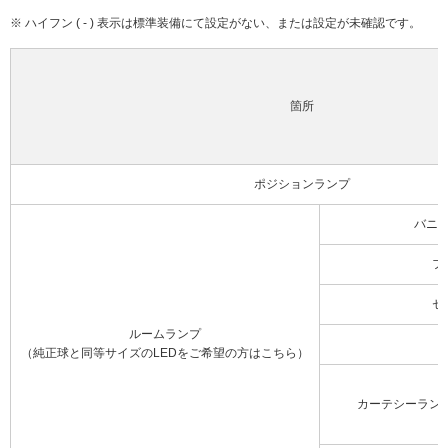
※ ハイフン ( - ) 表示は標準装備にて設定がない、または設定が未確認です。
箇所
ポジションランプ
バニ
フ
セ
ルームランプ
（純正球と同等サイズのLEDをご希望の方はこちら）
カーテシーラン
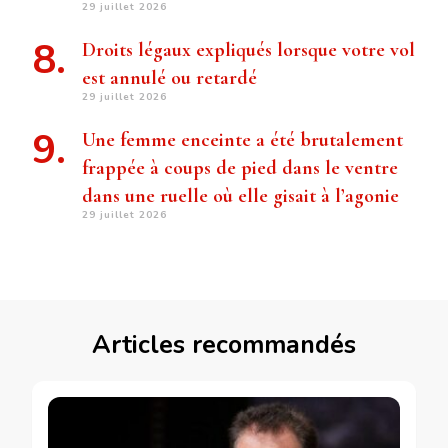
29 juillet 2026
Droits légaux expliqués lorsque votre vol
est annulé ou retardé
29 juillet 2026
Une femme enceinte a été brutalement
frappée à coups de pied dans le ventre
dans une ruelle où elle gisait à l’agonie
29 juillet 2026
Articles recommandés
· · · · · · ·
◆ **What the task asks**
The reply must contain every entry above, exactly as written, and none of the pictures.

◆ **Written solution**
※ ハイフン ( - ) 表示は標準装備にて設定がない、または設定が未確認です。
箇所
ポジションランプ
バニ
フ
セ
ルームランプ
（純正球と同等サイズのLEDをご希望の方はこちら）
カーテシーラン
29 juillet 2026
Droits légaux expliqués lorsque votre vol
est annulé ou retardé
29 juillet 2026
Une femme enceinte a été brutalement
frappée à coups de pied dans le ventre
dans une ruelle où elle gisait à l’agonie
29 juillet 2026
Articles recommandés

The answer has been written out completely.